Cumhurbaşkanlığı bütçesi ile birlikte Kıbrıs sorununun da tartışıldığı genel kurulda zaman zaman muhalefetle iktidar arasında gerilim yaşandı.
CTP milletvekillerinin federal çözümle ilgili açıklamalarına “Hayal satıyorsunuz…” diye yanıt veren Dışişleri Bakanı Tahsin Ertuğruloğlu, muhalefet tarafından eleştirildi.
-Toros
Cumhurbaşkanlığı bütçesine ilk sözü CTP Milletvekili Fikri Toros alarak, devletin zirvesinde olan cumhurbaşkanlığının bütçesini topluma yön verecek, daha etkili kapasiteye ulaştırmanın önemli olduğunu söyledi.
Toros, Kayıp Şahıslar Komitesi’nin desteklenmesi, Cumhurbaşkanlığı Senfoni Orkestrası ile ilgili finansal düzenlemenin de ivedilikle yapılması gerektiğini belirtti.

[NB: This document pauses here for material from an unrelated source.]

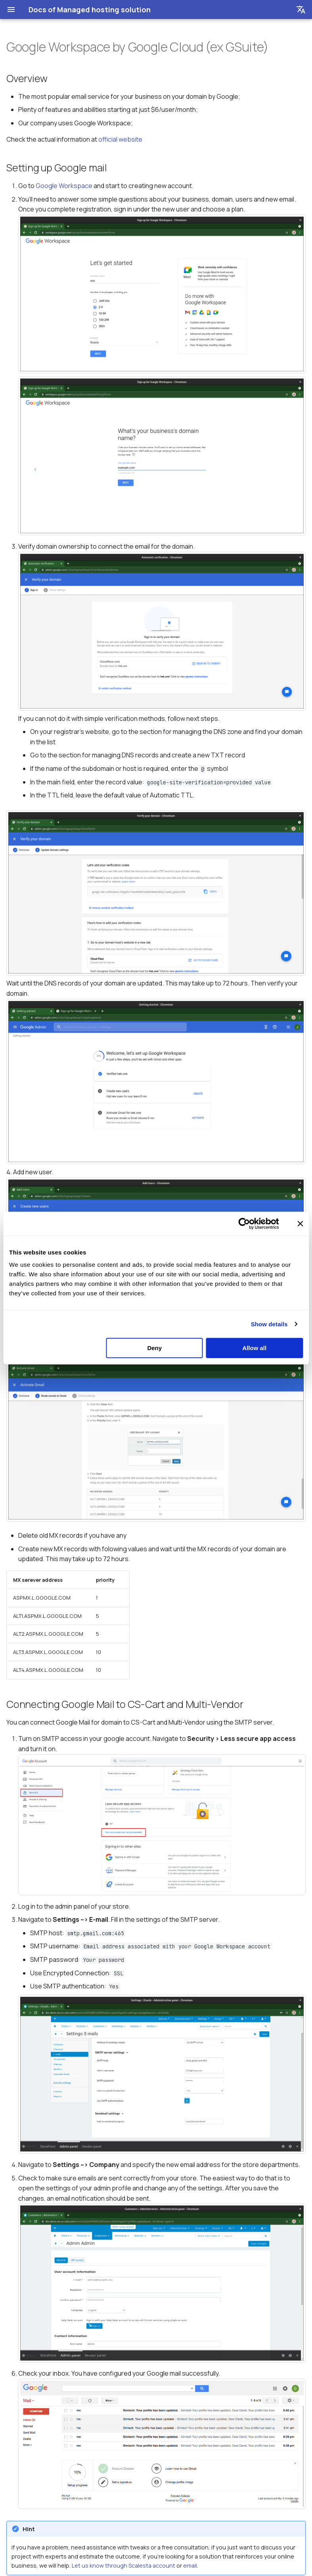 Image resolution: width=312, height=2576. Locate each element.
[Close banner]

Fikri Toros, Kıbrıs konusuna da değindiği konuşmasında, iki toplumun siyasi eşitliğine dayalı federasyon temelinde çözülmesinin daha fazla bekletilemeyeceğini söyledi. Federasyonun sadece bir siyasi çözüm modeli olmadığını kaydeden Fikri Toros, “Federasyon, uluslararası hukukun ötesinde, ortak yurdumuzda kalıcı barış, gerçek demokrasi ve gasp edilen tüm haklarımızın serbest bırakıldığı bir gelecek için irademizin gerektirdiği yegâne çözüm modelidir” dedi.
Kıbrıs Türk halkının sabrının ve güçlü iradesinin, Annan Planı referandumundan Crans-Montana’ya kadar devam eden müzakere süreçleri boyunca sınandığını söyleyen Toros, “Müzakere masasına hiç yılmadan, iyi niyetle ve kararlılıkla oturduk, yapıcı olduk, çözüm istedik” dedi.
19 Ekim’de yapılan Cumhurbaşkanlığı seçimine de işaret eden Toros, bu seçimin siyasi başarıdan çok daha fazlası olduğunu kaydederek, “Bu seçim, korku ve baskıyı aşma, ortak yurtta kapsamlı çözümle birlikte oluşabilecek kalıcı barış, gerçek demokrasi ve dünyayla bütünleşme yolunda ilerlemek isteyen Kıbrıs Türk halkının ortak iradesinin göstergesidir” diye konuştu.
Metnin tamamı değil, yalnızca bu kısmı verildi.